Yes, there's a strong leaning toward one's favorite language, and yes it does color one's perceptions of other languages, particularly those that are a sufficient "distance", cognitively, from familiar territory.
What's really frustrating is that the cross-pollination of ideas is so pathetically slow, mostly because people's natural tendency is to block out anything far from their self-perceived norm... That's why C++ users absolutely fawn over new clever ways of writing data structures like (to quote an example from a magazine that crossed my desk today) "arrays of arrays" -- a big yawn to Lispers. On the other side, I'd kill for a really natural interface to the underlying OS, or a GUI framework as robust as those taken for granted by C++ users.

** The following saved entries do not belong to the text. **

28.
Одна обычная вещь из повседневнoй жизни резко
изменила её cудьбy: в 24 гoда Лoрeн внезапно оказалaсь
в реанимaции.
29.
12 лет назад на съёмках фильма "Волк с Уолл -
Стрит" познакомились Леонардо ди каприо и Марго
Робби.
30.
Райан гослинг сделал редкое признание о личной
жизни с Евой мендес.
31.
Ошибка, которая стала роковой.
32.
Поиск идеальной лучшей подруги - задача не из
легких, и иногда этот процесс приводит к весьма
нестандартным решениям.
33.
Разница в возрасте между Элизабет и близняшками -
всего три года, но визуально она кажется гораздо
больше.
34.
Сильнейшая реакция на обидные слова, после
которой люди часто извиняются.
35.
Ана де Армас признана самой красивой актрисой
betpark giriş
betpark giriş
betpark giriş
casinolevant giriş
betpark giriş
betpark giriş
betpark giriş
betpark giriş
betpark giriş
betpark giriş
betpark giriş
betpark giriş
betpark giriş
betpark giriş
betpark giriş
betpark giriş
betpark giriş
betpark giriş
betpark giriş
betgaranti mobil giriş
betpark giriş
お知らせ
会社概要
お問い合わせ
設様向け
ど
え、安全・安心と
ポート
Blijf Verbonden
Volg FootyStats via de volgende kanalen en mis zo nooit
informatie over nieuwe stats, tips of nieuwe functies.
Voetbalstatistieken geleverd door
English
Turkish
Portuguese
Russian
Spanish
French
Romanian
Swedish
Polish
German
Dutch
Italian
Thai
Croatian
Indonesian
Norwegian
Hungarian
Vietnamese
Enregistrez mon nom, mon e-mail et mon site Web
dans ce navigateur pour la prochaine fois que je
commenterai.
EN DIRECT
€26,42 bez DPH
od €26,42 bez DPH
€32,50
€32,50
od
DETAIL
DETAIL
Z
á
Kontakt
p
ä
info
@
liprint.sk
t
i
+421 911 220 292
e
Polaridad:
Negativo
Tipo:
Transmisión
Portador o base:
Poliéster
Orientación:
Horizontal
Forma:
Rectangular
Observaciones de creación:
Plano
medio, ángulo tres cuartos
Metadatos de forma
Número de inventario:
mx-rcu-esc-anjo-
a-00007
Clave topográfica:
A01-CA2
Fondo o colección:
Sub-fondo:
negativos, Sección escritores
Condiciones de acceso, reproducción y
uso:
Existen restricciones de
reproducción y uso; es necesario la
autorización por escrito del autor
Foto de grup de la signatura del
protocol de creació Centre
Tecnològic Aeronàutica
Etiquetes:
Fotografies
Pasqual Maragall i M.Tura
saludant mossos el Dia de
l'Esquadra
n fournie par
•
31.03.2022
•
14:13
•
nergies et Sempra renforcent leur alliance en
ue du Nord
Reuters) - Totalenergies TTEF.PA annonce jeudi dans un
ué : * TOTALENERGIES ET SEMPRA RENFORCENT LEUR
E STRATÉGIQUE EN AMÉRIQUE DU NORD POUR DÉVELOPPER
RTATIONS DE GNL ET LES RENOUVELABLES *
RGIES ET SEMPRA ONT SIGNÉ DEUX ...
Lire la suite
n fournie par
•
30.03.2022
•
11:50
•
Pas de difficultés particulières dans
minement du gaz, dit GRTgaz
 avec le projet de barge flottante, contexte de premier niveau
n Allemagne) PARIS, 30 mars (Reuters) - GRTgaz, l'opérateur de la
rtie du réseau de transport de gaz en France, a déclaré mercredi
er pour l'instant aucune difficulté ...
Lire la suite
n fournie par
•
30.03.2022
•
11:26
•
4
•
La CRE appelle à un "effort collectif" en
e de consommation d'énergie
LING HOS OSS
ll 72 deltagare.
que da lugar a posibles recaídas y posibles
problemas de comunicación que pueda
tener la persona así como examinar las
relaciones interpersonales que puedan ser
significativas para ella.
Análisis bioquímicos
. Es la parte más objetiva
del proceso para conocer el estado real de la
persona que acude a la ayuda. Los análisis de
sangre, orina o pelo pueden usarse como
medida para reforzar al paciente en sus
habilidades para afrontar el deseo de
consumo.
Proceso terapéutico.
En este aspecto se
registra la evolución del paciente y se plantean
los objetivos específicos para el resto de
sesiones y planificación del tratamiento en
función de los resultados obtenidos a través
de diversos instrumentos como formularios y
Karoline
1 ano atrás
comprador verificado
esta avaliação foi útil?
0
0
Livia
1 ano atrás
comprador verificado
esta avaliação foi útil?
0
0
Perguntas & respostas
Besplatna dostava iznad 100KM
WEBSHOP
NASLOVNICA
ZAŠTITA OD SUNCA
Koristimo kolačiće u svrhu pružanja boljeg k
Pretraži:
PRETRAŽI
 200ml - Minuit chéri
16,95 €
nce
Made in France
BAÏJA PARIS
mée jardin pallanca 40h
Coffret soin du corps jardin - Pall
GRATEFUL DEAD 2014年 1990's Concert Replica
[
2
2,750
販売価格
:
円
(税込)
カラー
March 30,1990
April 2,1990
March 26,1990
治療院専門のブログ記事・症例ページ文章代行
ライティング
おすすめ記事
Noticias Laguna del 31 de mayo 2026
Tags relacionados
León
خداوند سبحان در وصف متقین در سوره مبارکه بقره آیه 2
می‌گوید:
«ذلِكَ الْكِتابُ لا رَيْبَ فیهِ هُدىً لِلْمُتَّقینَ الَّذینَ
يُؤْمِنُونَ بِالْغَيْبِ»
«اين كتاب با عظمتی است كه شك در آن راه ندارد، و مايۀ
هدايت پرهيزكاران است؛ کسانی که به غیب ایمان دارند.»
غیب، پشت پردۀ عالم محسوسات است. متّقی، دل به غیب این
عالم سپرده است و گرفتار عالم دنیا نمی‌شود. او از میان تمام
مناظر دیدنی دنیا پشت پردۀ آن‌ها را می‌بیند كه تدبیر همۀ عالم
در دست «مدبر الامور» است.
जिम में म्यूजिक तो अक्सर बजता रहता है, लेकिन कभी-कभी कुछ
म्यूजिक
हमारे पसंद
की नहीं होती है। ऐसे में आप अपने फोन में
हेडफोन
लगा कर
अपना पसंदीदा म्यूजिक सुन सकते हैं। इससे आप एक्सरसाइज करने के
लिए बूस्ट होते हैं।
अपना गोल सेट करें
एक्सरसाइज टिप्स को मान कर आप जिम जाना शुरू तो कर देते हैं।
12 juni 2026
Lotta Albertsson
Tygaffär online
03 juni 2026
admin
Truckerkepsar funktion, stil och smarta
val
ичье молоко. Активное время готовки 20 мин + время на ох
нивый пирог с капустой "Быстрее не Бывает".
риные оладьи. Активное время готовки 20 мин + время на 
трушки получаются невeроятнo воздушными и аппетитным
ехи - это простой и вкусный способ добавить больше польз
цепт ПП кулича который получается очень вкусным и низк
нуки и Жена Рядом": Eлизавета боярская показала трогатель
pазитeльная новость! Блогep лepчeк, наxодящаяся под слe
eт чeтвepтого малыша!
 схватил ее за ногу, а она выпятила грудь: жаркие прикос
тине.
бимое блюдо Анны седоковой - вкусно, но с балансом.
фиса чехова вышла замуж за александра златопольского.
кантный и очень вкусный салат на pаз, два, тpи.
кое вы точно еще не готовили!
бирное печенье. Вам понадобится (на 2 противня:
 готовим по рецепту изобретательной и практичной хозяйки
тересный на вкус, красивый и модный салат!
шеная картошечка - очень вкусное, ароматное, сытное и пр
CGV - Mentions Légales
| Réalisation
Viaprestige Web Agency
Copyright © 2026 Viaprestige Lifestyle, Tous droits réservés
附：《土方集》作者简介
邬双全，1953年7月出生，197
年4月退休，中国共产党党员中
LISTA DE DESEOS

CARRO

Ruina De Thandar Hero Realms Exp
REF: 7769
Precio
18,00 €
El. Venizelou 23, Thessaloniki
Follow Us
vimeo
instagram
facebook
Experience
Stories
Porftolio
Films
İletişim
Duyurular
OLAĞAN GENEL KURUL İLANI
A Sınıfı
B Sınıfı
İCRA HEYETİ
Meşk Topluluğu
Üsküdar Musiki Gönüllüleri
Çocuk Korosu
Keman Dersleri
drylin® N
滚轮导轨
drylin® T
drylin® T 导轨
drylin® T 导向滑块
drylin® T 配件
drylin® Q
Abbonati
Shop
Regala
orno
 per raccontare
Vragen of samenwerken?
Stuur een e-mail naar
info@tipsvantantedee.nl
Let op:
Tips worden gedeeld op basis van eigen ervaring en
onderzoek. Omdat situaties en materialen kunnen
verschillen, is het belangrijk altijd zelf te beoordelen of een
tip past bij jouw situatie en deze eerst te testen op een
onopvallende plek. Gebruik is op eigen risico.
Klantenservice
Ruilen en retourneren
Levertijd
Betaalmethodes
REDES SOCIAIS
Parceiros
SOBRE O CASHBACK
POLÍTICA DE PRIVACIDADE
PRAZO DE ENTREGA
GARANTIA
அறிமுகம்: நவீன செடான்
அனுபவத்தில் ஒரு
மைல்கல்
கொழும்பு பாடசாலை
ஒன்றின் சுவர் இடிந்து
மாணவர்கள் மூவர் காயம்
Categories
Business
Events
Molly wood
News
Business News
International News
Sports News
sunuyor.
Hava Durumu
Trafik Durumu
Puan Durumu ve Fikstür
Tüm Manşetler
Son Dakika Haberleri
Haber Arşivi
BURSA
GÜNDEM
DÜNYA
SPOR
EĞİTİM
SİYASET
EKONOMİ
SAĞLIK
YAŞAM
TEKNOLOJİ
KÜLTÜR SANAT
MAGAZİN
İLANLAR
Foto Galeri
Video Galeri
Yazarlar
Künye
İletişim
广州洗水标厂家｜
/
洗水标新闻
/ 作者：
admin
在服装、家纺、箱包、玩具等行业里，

Even languages as conceptually close as Common Lisp and Scheme suffer from the cognitive gap. And as a Lisper, how well do you think Dylan's infix syntax (an idea being reborn for the Nth time in a Lispy language) will fare with die-hard Lispers?
>I say this because that's how people on the other side see us. >To them we look just as blind as they to us. This is the >fundamental obstacle. It's not object orientation or image >size or programming environment. It's whatever you learn first.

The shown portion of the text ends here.